Close

2 octobre 2020

Gringe, sincérité ou exploitation putassière ?

C’est pour et avec Comme des fous, l’asso et le blog, que j’ai eu l’occasion de rencontrer Gringe pour la sortie de son ouvrage “Ensemble, on aboie en silence”. A vrai dire, j’y suis allée bourrée de préjugés et décidée à savoir si oui ou non, la démarche de Gringe était sincère et si il s’avérait ou pas que ce soit un mec intègre et respectueux de son frère. 

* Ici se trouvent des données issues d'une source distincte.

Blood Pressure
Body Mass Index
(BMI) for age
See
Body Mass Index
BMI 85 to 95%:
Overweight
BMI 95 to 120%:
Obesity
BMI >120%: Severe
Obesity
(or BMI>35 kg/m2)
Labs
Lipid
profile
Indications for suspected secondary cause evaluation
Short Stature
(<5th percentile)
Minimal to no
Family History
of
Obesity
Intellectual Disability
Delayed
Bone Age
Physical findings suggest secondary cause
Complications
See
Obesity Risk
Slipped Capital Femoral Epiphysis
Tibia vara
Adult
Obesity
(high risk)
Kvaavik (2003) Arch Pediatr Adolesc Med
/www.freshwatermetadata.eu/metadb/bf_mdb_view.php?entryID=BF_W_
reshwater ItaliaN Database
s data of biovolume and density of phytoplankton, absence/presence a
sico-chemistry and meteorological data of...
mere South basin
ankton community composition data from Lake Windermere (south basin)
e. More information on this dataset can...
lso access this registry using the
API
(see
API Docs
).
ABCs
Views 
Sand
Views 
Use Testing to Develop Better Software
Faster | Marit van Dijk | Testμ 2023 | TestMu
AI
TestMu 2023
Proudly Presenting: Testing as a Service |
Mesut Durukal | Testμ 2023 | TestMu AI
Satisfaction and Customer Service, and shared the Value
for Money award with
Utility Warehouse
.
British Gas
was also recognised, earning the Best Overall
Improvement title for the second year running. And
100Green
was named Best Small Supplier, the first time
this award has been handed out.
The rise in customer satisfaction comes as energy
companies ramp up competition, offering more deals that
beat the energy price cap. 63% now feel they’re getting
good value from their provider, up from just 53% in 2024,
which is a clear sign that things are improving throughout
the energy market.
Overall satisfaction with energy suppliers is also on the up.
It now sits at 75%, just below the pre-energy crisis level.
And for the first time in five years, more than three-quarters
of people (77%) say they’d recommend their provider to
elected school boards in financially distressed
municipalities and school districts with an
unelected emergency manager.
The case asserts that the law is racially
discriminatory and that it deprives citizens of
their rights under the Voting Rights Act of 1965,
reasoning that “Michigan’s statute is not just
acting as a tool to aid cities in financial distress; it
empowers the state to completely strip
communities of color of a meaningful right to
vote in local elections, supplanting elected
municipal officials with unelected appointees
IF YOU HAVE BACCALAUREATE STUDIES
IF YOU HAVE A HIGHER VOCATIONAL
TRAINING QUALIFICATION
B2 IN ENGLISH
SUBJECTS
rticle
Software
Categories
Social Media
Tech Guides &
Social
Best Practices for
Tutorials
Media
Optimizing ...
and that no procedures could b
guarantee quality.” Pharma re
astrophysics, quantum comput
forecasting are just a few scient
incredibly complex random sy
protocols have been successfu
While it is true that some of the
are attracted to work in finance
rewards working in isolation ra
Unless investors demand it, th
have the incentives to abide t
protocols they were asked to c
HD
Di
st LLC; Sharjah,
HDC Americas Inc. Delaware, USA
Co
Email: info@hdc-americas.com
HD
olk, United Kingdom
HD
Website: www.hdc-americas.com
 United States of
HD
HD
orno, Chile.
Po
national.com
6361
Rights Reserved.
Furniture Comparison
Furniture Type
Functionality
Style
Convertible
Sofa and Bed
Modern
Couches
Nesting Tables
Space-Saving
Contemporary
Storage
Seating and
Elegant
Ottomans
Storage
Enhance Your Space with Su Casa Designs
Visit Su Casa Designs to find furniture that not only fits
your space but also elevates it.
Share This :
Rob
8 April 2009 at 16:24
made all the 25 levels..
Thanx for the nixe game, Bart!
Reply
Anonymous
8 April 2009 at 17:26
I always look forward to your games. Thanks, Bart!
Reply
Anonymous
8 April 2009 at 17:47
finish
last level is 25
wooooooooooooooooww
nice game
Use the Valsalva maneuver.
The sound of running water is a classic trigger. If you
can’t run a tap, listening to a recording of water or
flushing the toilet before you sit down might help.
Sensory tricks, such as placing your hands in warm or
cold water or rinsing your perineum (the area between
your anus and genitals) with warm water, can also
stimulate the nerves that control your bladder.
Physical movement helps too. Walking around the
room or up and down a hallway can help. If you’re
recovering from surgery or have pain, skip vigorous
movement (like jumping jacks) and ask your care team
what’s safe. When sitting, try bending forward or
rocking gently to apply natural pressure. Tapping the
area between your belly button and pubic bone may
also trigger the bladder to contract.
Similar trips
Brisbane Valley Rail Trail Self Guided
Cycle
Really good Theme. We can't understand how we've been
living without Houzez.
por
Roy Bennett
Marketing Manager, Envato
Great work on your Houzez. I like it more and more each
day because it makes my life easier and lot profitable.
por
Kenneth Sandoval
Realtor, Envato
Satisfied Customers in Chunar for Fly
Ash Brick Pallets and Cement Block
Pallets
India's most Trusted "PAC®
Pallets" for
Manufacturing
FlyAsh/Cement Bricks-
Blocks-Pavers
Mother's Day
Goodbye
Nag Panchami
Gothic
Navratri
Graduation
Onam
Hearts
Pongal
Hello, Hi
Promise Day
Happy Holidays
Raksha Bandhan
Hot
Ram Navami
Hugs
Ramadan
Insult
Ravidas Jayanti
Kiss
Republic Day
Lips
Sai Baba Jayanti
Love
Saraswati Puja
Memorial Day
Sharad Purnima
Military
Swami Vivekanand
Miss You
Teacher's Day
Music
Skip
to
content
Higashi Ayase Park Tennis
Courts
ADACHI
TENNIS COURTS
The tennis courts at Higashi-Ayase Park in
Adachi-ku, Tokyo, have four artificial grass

J’avais lu le livre et c’est ce doute qui m’avait saisie à l’issue de la lecture. Gringe fait-il ce livre pour se promouvoir et bénéficier de la schiz’ de son frère pour exister à nouveau ou est-il réellement pétri de mauvaise conscience et de malaise face à cet état de fait pour avoir la nécessité ou l’urgence d’en parler comme pour se justifier vis à vis de son public. Il évoque dans l’écrit un syndrome qui le touche : celui du survivant. Alors la question restait : Fallait il pour lui se justifier en conséquence directe de ce syndrome ou était-il l’un de ces putassier qui surfent sur la psychiatrie pour faire parler d’eux ? 

Alors oui, à ne pas en douter Gringe aime son frère et le respecte. Son regard sur les trois fou et folles que nous étions me l’a prouvé.

Et bien, la rencontre avec lui a répondu d’une belle façon à ce questionnement cru mais légitime pour les fous et les folles comme moi. Il m’est apparu clairement qu’il était d’une honnêteté sans failles. Gringe est un mec intègre. Il lutte contre une forme de psychophobie que par solidarité il subit quand il dit qu’il se coltine lui aussi les regards déplacés et offensants des passants quand il se promène avec Thibault. Il semble vouloir encore et toujours vouloir faire corps avec son frère quand il parle de leur ancien amour fusionnel d’enfance et de début d’adolescence qui lui manque. Sans tenter de psychanalyse de comptoir car il le dit aussi quand on lui soumet l’idée, Gringe reste finalement un mec qui en étant en marge par son ou ses métiers, veut donner à Thibault l’idée que la marginalité qu’elle soit subie ou choisie reste une caractéristique positive. 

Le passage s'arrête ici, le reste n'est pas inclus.